Teror Media Elektronik di Tengah Bencana

Teror Media Elektronik Di Tengah Bencana
Filosa Gita Sukmono*

Masyarakat Indonesia dibeberapa daerah mengalami tekanan dan cobaan luar biasa
hebat dalam beberapa bulan terakhir ini. Salah satunya tragedi Gunung Merapi yang cukup
meresahkan penduduk Yogyakarta dan sekitarnya. Hal ini masih ditambah dengan teror
media massa khususnya media elektronik lewat berbagai informasinya yang membuat banyak
masyarakat sekitar bencana menjadi ketakutan.
Tepat tanggal 7 November 2010 salah satu televisi swasta dengan program
infotaiment-nya, meramu sebuah acara yang justru semakin membuat masyarakat Yogyakarta
menjadi resah.
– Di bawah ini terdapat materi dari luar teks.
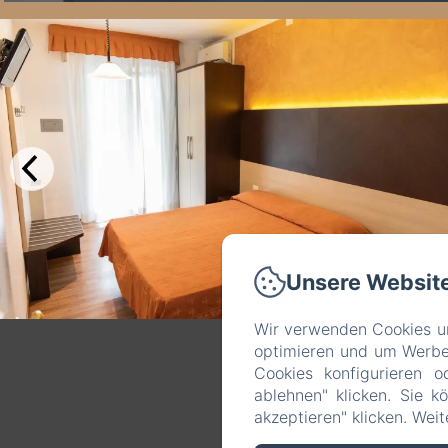
Unsere Websit
Wir verwenden Cookies un
optimieren und um Werbeb
Cookies konfigurieren o
ablehnen" klicken. Sie k
akzeptieren" klicken. Wei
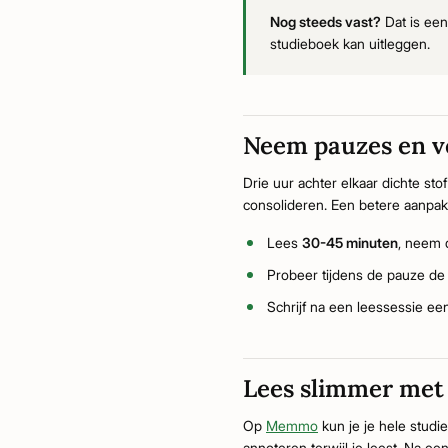
Nog steeds vast?
Dat is een
studieboek kan uitleggen.
Neem pauzes en ve
Drie uur achter elkaar dichte st
consolideren. Een betere aanpak
Lees
30-45 minuten
, neem 
Probeer tijdens de pauze d
Schrijf na een leessessie e
Lees slimmer m
Op
Memmo
kun je je hele stud
annoteren terwijl je leest. Na 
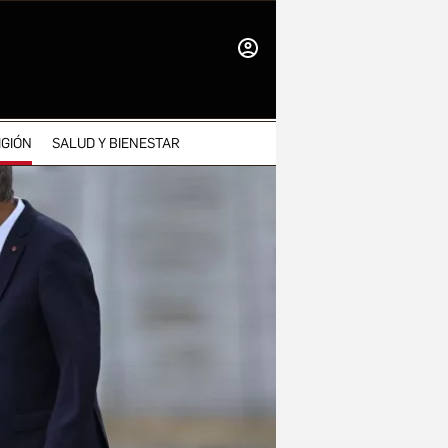
INICIAR
SESIÓN
IGIÓN
SALUD Y BIENESTAR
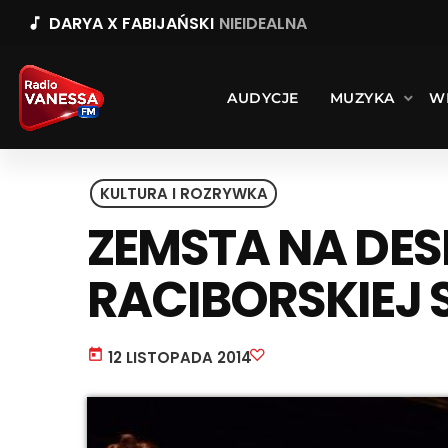
DARYA X FABIJAŃSKI
NIEIDEALNA
music_note
AUDYCJE
MUZYKA
W
KULTURA I ROZRYWKA
ZEMSTA NA DE
RACIBORSKIEJ 
today
12 LISTOPADA 2014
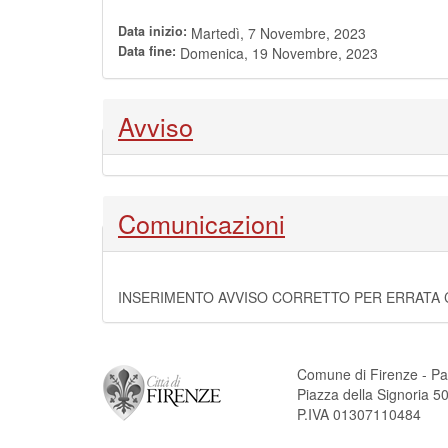
Data inizio:
Martedì, 7 Novembre, 2023
Data fine:
Domenica, 19 Novembre, 2023
Nascondi
Avviso
Nascondi
Comunicazioni
INSERIMENTO AVVISO CORRETTO PER ERRATA
Comune di Firenze - Pa
Piazza della Signoria 
P.IVA 01307110484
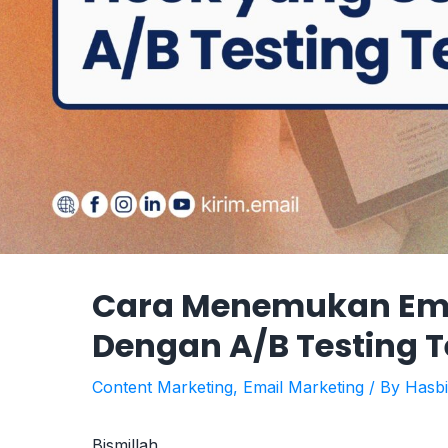
Cara Menemukan Ema
Dengan A/B Testing T
Content Marketing
,
Email Marketing
/ By
Hasb
Bismillah…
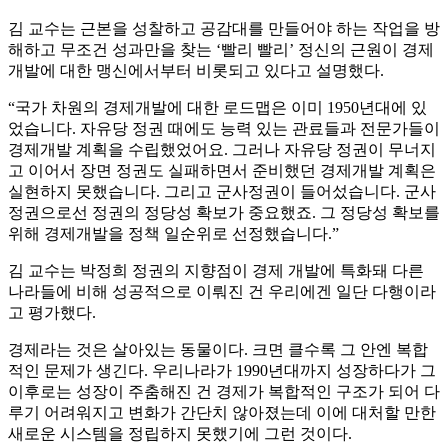
김 교수는 근본을 성찰하고 공감대를 만들어야 하는 작업을 방
해하고 무조건 성과만을 찾는 ‘빨리 빨리’ 정신의 근원이 경제
개발에 대한 맹신에서부터 비롯되고 있다고 설명했다.
“국가 차원의 경제개발에 대한 로드맵은 이미 1950년대에 있
었습니다. 자유당 정권 때에도 능력 있는 관료들과 전문가들이
경제개발 계획을 수립했었어요. 그러나 자유당 정권이 무너지
고 이어서 장면 정권도 실패하면서 준비했던 경제개발 계획은
실현하지 못했습니다. 그리고 군사정권이 들어섰습니다. 군사
정권으로선 정권의 정당성 확보가 중요했죠. 그 정당성 확보를
위해 경제개발을 정책 일순위로 선정했습니다.”
김 교수는 박정희 정권의 지향점이 경제 개발에 특화돼 다른
나라들에 비해 성공적으로 이뤄진 건 우리에겐 일단 다행이라
고 평가했다.
경제라는 것은 살아있는 동물이다. 크면 클수록 그 안엔 복합
적인 문제가 생긴다. 우리나라가 1990년대까지 성장하다가 그
이후로는 성장이 주춤해진 건 경제가 복합적인 구조가 되어 다
루기 어려워지고 변화가 간단치 않아졌는데 이에 대처할 만한
새로운 시스템을 정립하지 못했기에 그런 것이다.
Hal ini dikarenakan dalam program acara tersebut dengan berbagai ramalan
dan prediksi yang tidak bisa dibuktikan secara ilmiah memperkirakan terjadi sebuah letusan
hebat oleh Gunung Merapi pada tanggal 7-8 November, dengan radius letusan sampai 65
Kilometer. Sontak saja masyarakat Yogyakarta maupun para pengungsi yang meyaksikan
acara tersebut menjadi gelisah. Bahkan beberapa sanak saudara dari warga Yogyakarta yang
menyaksikan acara tersebut langsung menghubungi saudara mereka yang tinggal di kota
gudeg tersebut, untuk sekedar bertanya kondisi terakhir ataupun menyarankan agar sejauh
mungkin pergi dari kota Yogyakarta.
Selain acara infotaiment di atas, penulis juga mempunyai pengalaman unik terkait
teror pemberitaan media elektronik yang meresahkan masyarakat. Waktu itu terjadi
pemadaman lampu yang terjadi pada hari Sabtu, 6 november 2010 di daerah Mlati, Sleman.

Tiba-tiba ada seorang ibu yang keluar dari rumahnya sambil berbicara dengan tetangganya.
“Ndak masalah lampunya mati biar gak liat berita terus, sebab jadi takut sendiri kalau liat
tayangan di televisi,” terang ibu tersebut dengan cukup kesal.
Media elektronik dengan berbagai program acaranya justru membuat sebuah teror
yang menakutkan untuk masyarakat di sekitar bencana. Bagaimana berbagai realitas yang ada
di lapangan dibuat menjadi sesuatu yang berlebihan ketika hal tersebut muncul dalam sebuah
pemberitaan atau berbagai program acara di televisi.
Hiper-Realitas Media
Contoh teror media elektronik di atas, membuktikan bahwa media saat ini sudah
mengabaikan kepentingan publik. Media seolah-olah hanya berorientasi pada kepentingan
eknomi dan kekuasaan tanpa memperhatikan imbas yang dirasakan masyarakat di sekitar
bencana letusan Gunung Merapi akibat program acara tersebut.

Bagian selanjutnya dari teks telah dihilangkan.